Combating Wasted Food: Good for the Environment, Good for Your Bottom Line
Here’s a really smart way for businesses – from restaurants to grocery store chains to hotels and more – to boost their bottom lines: Reduce wasted food.
This week we’re holding a week of action on wasted food. It’s all about sustainability – environmentally and economically – and how we meet the needs of today without compromising the ability of future generations to meet the needs of tomorrow.
In 2012, the United States threw away about 35 million tons of food – more than any other type of waste going to landfills. When that wasted food gets to the landfill, it rots, generating methane gas – one of the most potent contributors to climate change. All of this waste also squanders the water, energy, nutrients and money used to transport that food.
At the same time, many Americans don’t know where their next meal will come from. The U.S. Department of Agriculture estimated that, in 2012, 14 percent of households regularly did not have enough food to live active, healthy lifestyles.

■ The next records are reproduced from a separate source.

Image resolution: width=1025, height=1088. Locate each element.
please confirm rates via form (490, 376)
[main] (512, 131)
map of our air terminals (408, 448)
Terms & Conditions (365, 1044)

That’s where businesses come in. By making small changes in their food management practices, companies can reduce climate change impacts, feed hungry people and save money, too.

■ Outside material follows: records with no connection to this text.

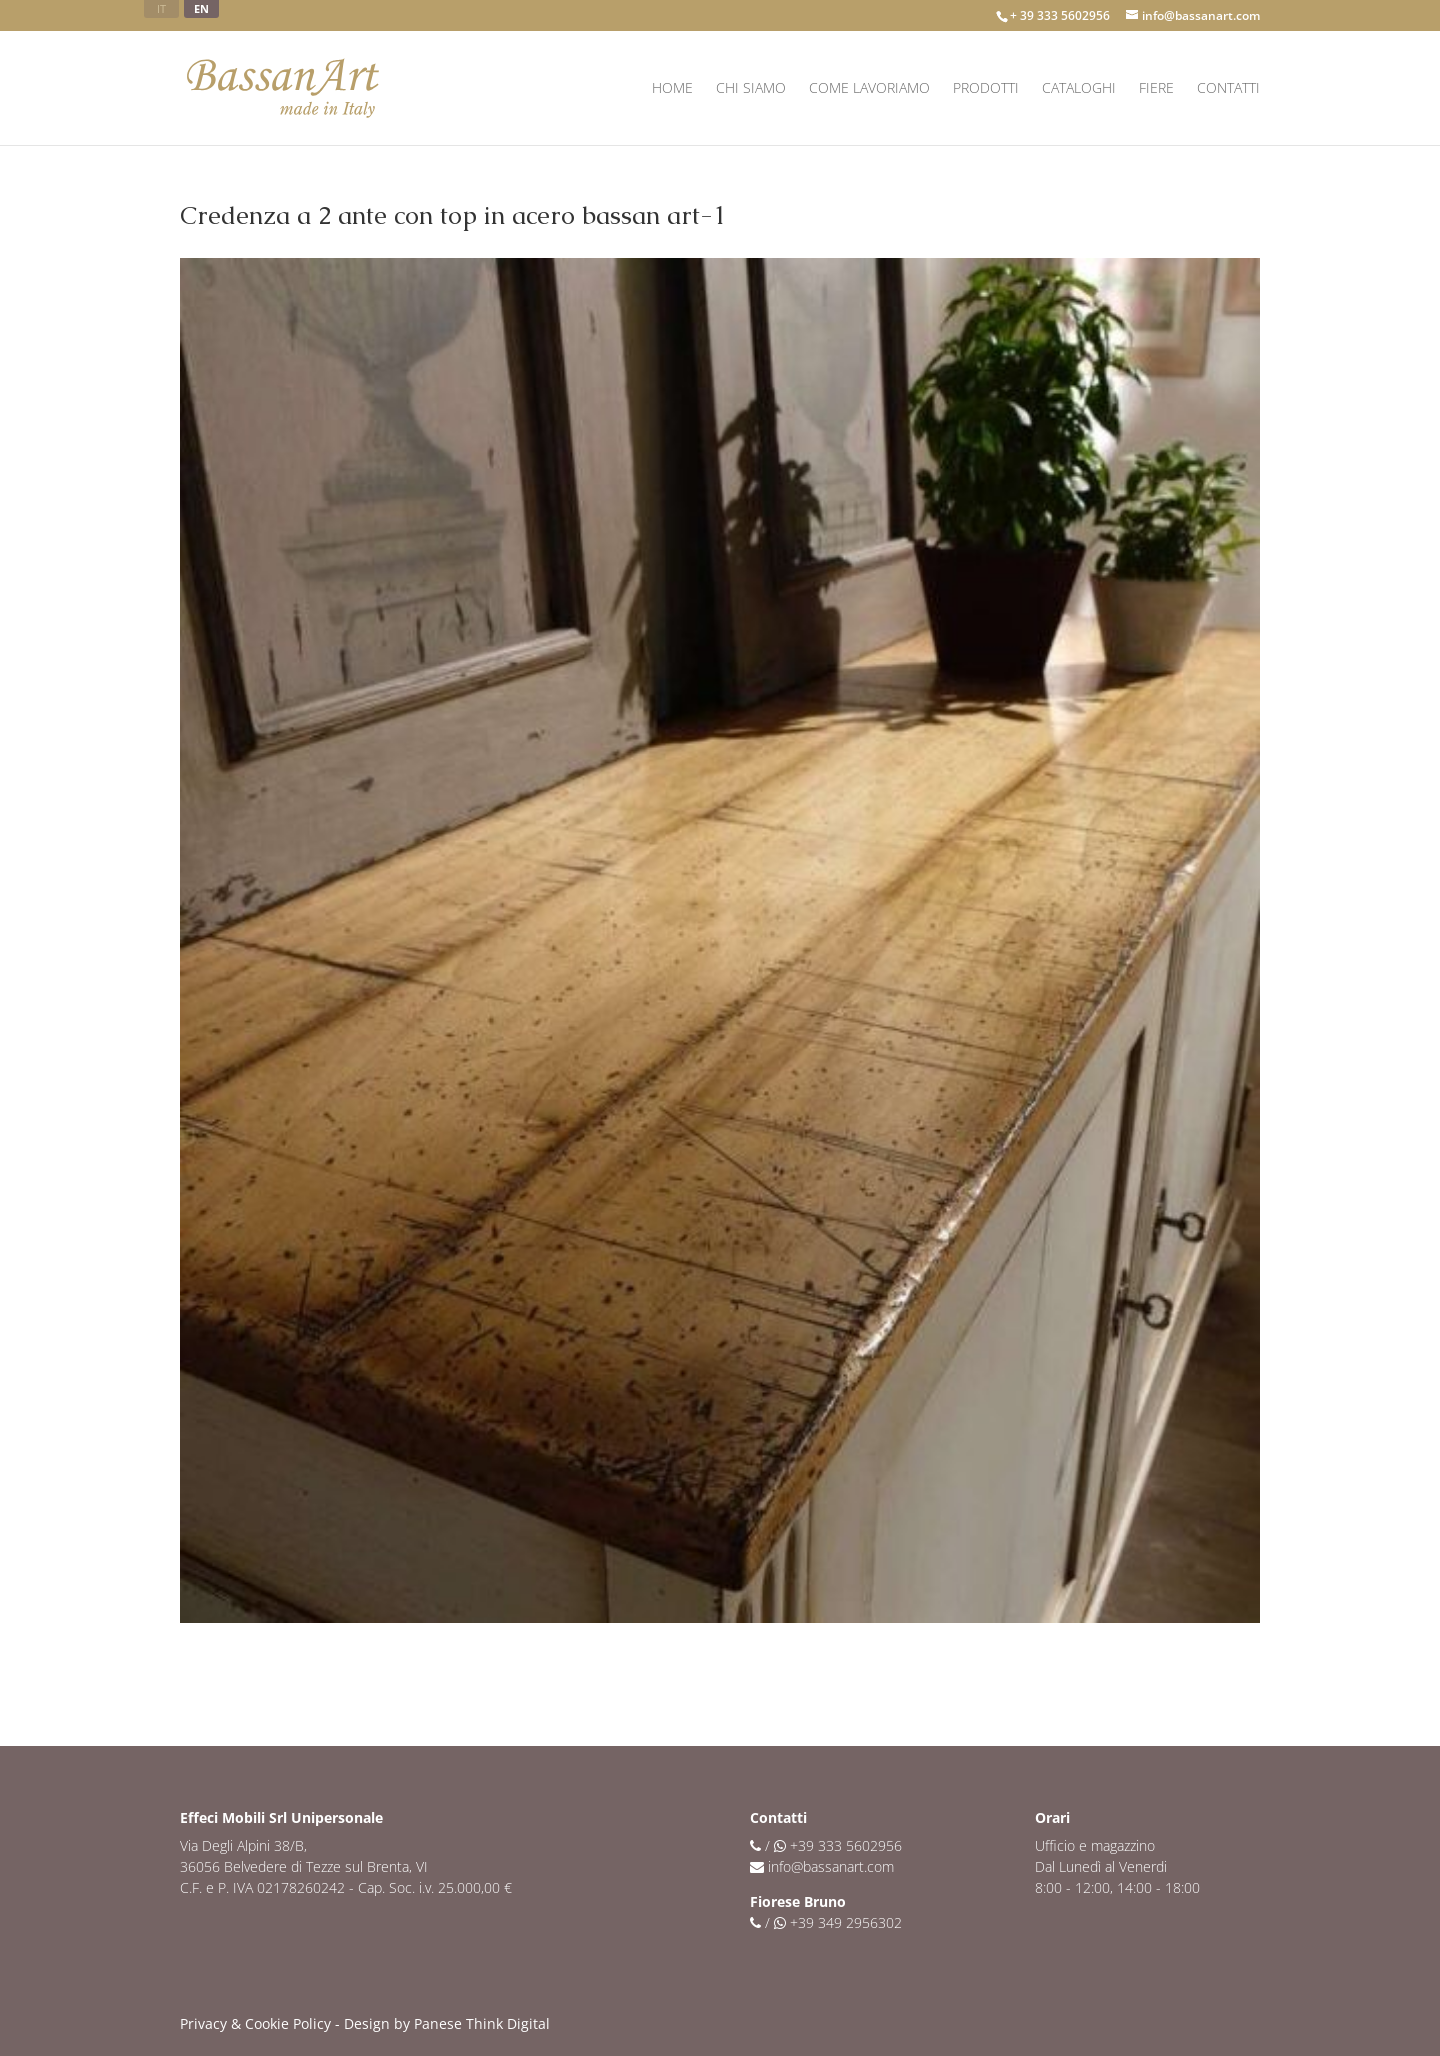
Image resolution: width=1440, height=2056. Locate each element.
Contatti (1228, 89)
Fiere (1156, 89)
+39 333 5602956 (846, 1845)
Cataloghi (1079, 89)
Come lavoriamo (869, 89)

Here are some things your company can do:
- Donate your surplus nutritious food to local food banks and be a leader in reducing hunger. Some businesses can get tax benefits from these donations, too.
- Compost food scraps that aren’t suitable for people to eat, or use anaerobic digestion. Composting improves soil health and reduced the need for more water, fertilizers and pesticides. Commercial anaerobic digestion can reduce the amount of methane and produce renewable energy.
- Reduce the amount of unnecessary food that you buy. This saves purchasing costs and disposal fees, and avoids the environmental impacts of unnecessary food production.
Getting started on some of these good practices might seem like a challenge, so EPA launched the Food Recovery Challenge in 2011. Nearly 800 businesses, leading corporations and organizations are already a part of it. When these organizations join the challenge, they work towards sustainability goals, track progress and can be recognized for their successes.
The organizations that have joined the challenge are making great progress, as are many others. The data show that food donations by the retail sector alone increased by 500 million pounds from 2008 to 2009, and composting of food waste increased by 974,000 tons from 2009 to 2012. That’s like taking 266,000 cars off the road for a year.
But we’re going to need a lot of leaders on this issue, who want to give back to their communities and make positive change. If you’re part of a company, I encourage you to sign up now for the challenge. If you’re a consumer, let your favorite local businesses, national brands and other companies you like know that you want them to participate.
Sustainable food management is socially responsible, environmentally responsible and economically beneficial. Food is too good to waste.